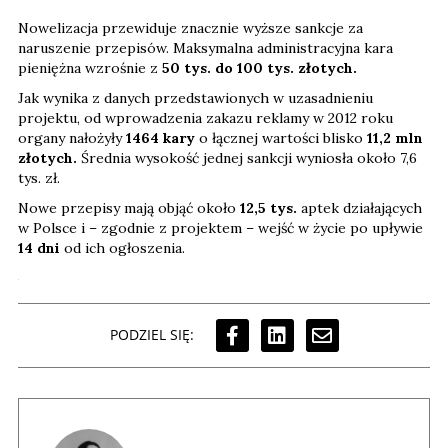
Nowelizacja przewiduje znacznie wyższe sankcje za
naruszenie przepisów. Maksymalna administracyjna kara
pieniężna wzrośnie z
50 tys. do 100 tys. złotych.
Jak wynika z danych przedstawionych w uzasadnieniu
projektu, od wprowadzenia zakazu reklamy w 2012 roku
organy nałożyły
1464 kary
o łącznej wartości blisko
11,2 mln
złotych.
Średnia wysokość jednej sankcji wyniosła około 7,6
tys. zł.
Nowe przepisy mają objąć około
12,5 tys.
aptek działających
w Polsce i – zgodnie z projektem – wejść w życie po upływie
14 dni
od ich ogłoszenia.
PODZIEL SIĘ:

---

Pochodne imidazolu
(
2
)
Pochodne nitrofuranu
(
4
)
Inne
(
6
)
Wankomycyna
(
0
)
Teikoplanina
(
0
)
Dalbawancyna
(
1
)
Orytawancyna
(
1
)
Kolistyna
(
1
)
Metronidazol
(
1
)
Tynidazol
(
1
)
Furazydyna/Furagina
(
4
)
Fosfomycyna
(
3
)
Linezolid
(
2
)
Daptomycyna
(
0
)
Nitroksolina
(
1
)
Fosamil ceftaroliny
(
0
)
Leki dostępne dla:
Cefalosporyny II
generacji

## What the task requires
Taking the entries above, print exactly the lines starting at the line with "Nowelizacja przewiduje znacznie" and ending at the line with "aptek działających", both included.

## Task output
Nowelizacja przewiduje znacznie wyższe sankcje za
naruszenie przepisów. Maksymalna administracyjna kara
pieniężna wzrośnie z
50 tys. do 100 tys. złotych.
Jak wynika z danych przedstawionych w uzasadnieniu
projektu, od wprowadzenia zakazu reklamy w 2012 roku
organy nałożyły
1464 kary
o łącznej wartości blisko
11,2 mln
złotych.
Średnia wysokość jednej sankcji wyniosła około 7,6
tys. zł.
Nowe przepisy mają objąć około
12,5 tys.
aptek działających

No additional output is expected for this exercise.